_ABOUT THIS EXERCISE_
Do not repeat pictures. Repeat exactly the lines of the listing below from its first line through the line with "Иймд иргэд Та".

_SOURCE INFORMATION_
━━━━━━━━━━

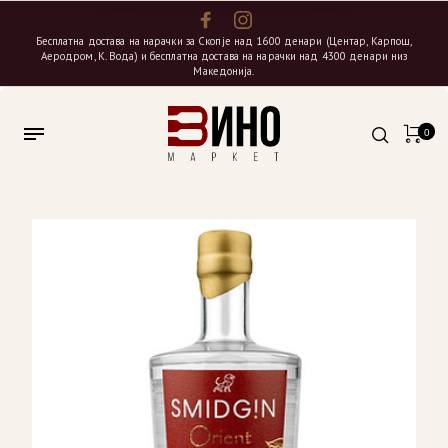
Бесплатна достава на нарачки за Скопје над 1600 денари (Центар, Карпош,
Аеродром, К. Вода) и бесплатна достава на нарачки над 4300 денари низ
Македонија.
0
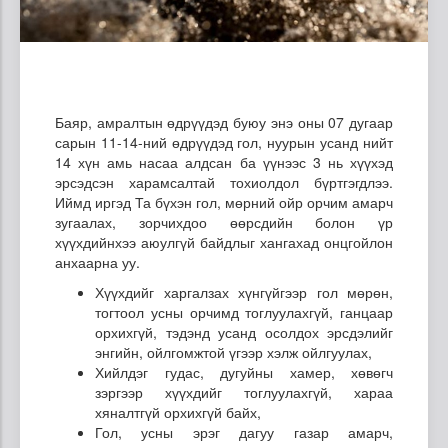
Баяр, амралтын өдрүүдэд буюу энэ оны 07 дугаар
сарын 11-14-ний өдрүүдэд гол, нуурын усанд нийт
14 хүн амь насаа алдсан ба үүнээс 3 нь хүүхэд
эрсэдсэн харамсалтай тохиолдол бүртгэгдлээ.
Иймд иргэд Та бүхэн гол, мөрний ойр орчим амарч
зугаалах, зорчихдоо өөрсдийн болон үр
хүүхдийнхээ аюулгүй байдлыг хангахад онцгойлон
анхаарна уу.
Хүүхдийг харгалзах хүнгүйгээр гол мөрөн,
тогтоол усны орчимд тоглуулахгүй, ганцаар
орхихгүй, тэдэнд усанд осолдох эрсдэлийг
энгийн, ойлгомжтой үгээр хэлж ойлгуулах,
Хийлдэг гудас, дугуйны хамер, хөвөгч
зэргээр хүүхдийг тоглуулахгүй, хараа
хяналтгүй орхихгүй байх,
Гол, усны эрэг дагуу газар амарч,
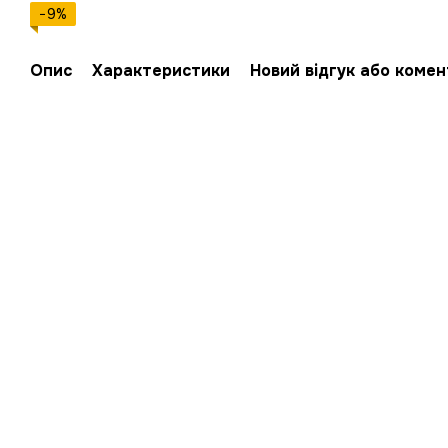
−9%
Опис
Характеристики
Новий відгук або коме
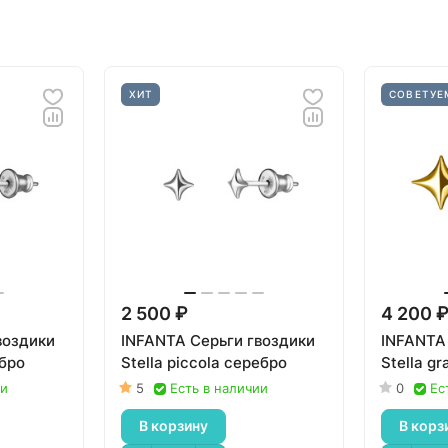
ХИТ
СОВЕТУЕ
2 500 ₽
4 200 
воздики
INFANTA Серьги гвоздики
INFANTA
ебро
Stella piccola серебро
Stella g
ии
5
Есть в наличии
0
Ес
В корзину
В корз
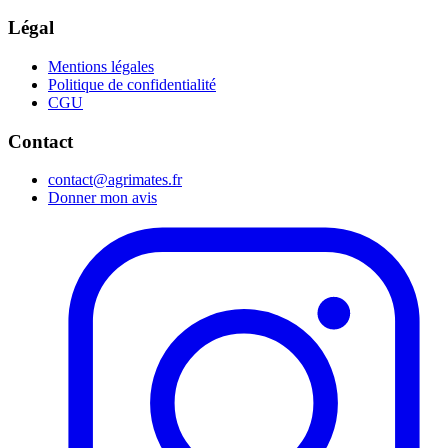
Légal
Mentions légales
Politique de confidentialité
CGU
Contact
contact@agrimates.fr
Donner mon avis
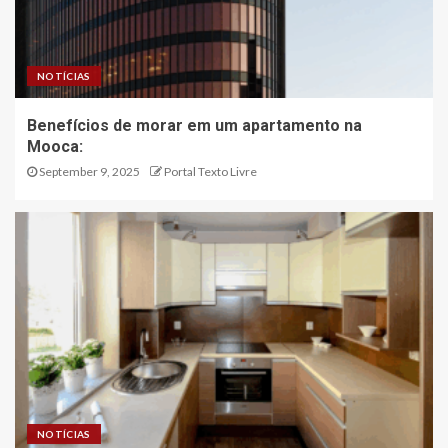
NOTÍCIAS
Benefícios de morar em um apartamento na
Mooca:
September 9, 2025
Portal Texto Livre
NOTÍCIAS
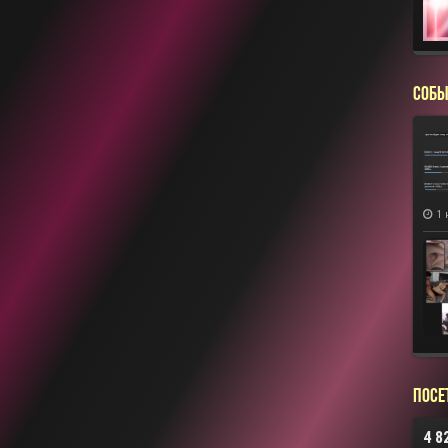
СОБЫ
1 
Посе
4 8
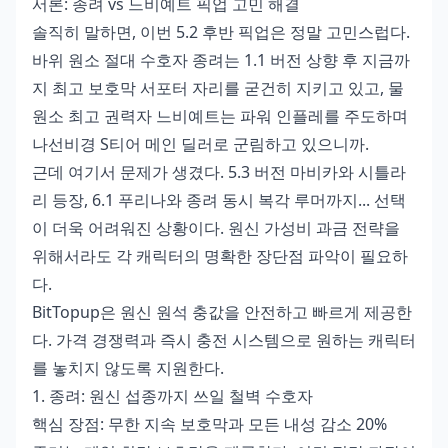
서론: 종려 vs 느비예트 픽업 고민 해결
솔직히 말하면, 이번 5.2 후반 픽업은 정말 고민스럽다.
바위 원소 절대 수호자 종려는 1.1 버전 상향 후 지금까
지 최고 보호막 서포터 자리를 굳건히 지키고 있고, 물
원소 최고 권력자 느비예트는 파워 인플레를 주도하며
나선비경 S티어 메인 딜러로 군림하고 있으니까.
근데 여기서 문제가 생겼다. 5.3 버전 마비카와 시틀라
리 등장, 6.1 푸리나와 종려 동시 복각 루머까지... 선택
이 더욱 어려워진 상황이다.
원신 가성비 과금
전략을
위해서라도 각 캐릭터의 명확한 장단점 파악이 필요하
다.
BitTopup은 원신 원석 충값을 안전하고 빠르게 제공한
다. 가격 경쟁력과 즉시 충전 시스템으로 원하는 캐릭터
를 놓치지 않도록 지원한다.
1. 종려: 원신 섭종까지 쓰일 철벽 수호자
핵심 장점: 무한 지속 보호막과 모든 내성 감소 20%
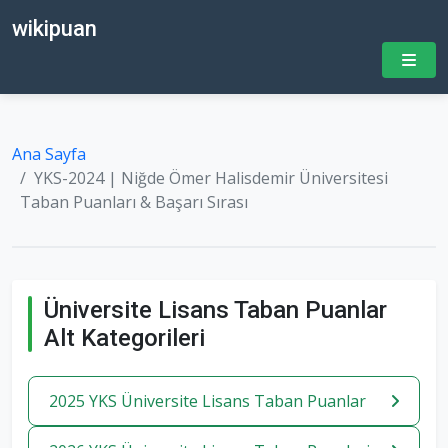
wikipuan
Ana Sayfa
YKS-2024 | Niğde Ömer Halisdemir Üniversitesi
Taban Puanları & Başarı Sırası
Üniversite Lisans Taban Puanlar
Alt Kategorileri
2025 YKS Üniversite Lisans Taban Puanlar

━━━━━━━━━━

_SOLVED EXERCISE_
Бесплатна достава на нарачки за Скопје над 1600 денари (Центар, Карпош,
Аеродром, К. Вода) и бесплатна достава на нарачки над 4300 денари низ
Македонија.
0
Баяр, амралтын өдрүүдэд буюу энэ оны 07 дугаар
сарын 11-14-ний өдрүүдэд гол, нуурын усанд нийт
14 хүн амь насаа алдсан ба үүнээс 3 нь хүүхэд
эрсэдсэн харамсалтай тохиолдол бүртгэгдлээ.
Иймд иргэд Та бүхэн гол, мөрний ойр орчим амарч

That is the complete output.